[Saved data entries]
_____

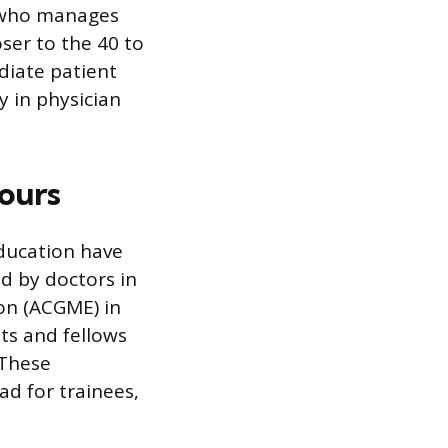
, who manages
ser to the 40 to
diate patient
y in physician
ours
education have
d by doctors in
ion (ACGME) in
ts and fellows
 These
d for trainees,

_____

**Activity**
Output the records above exactly as written, but leave out the pictures.

**Exercise answer**
, who manages
ser to the 40 to
diate patient
y in physician
ours
education have
d by doctors in
ion (ACGME) in
ts and fellows
 These
d for trainees,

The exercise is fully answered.